People with celiac disease have an increased risk for developing pneumonia, particularly in their first year after diagnosis.
We know that immune system disorders cause abnormally low or high activity of the immune system. We also know that celiac disease is a serious genetic autoimmune condition. This means that instead of fighting off infections that can cause illness, such as pneumonia, antibodies are attacking the body’s own tissues when the autoimmune disease is left undiagnosed. A recent study found that celiac disease patients who are unvaccinated against pneumococcus are nearly 30 percent more likely to develop community-acquired pneumonia (CAP).
Researchers examined rates of CAP in 9,303 people with celiac disease against 101,755 people without the condition. In the celiac disease group, there was a rate of 3.42 cases per 1,000 people, compared to 3.12 cases per 1,000 people in the control group. The risk of CAP was highest in patients with celiac disease in the first year after diagnosis, but persisted in the long term.

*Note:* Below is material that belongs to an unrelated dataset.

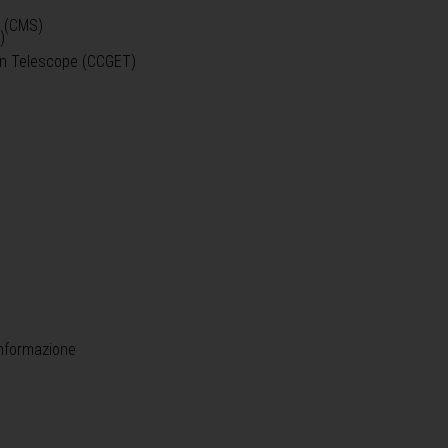
o (CMS)
)
)
ein Telescope (CCGET)
informazione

Patients with celiac disease are at a greater risk for developing pneumonia. This might be due to diminished spleen function, which affects the ability to fight the bacteria that causes pneumonia.
Pneumococcal vaccines are typically given to people who are younger than 65 years of age, but individuals can receive this vaccine at a younger age if they are considered at increased risk of CAP. The percentage of patients with celiac disease who receive this vaccine is unknown at this time. Though this study does not prove that pneumococcal vaccination reduces the excess risk of CAP in celiac disease, both patients and providers should be made aware of this option for consideration.
Dr. Benjamin Lebwohl, MD, MS, with The Celiac Disease Center at Columbia University adds, “It is reassuring that the risk of pneumonia decreases over time after the diagnosis of celiac disease, which may be a reflection of the beneficial effect of the gluten-free diet. But the risk does not disappear entirely, so vaccination should be strongly considered: certainly for those older than 65, perhaps among younger patients too.”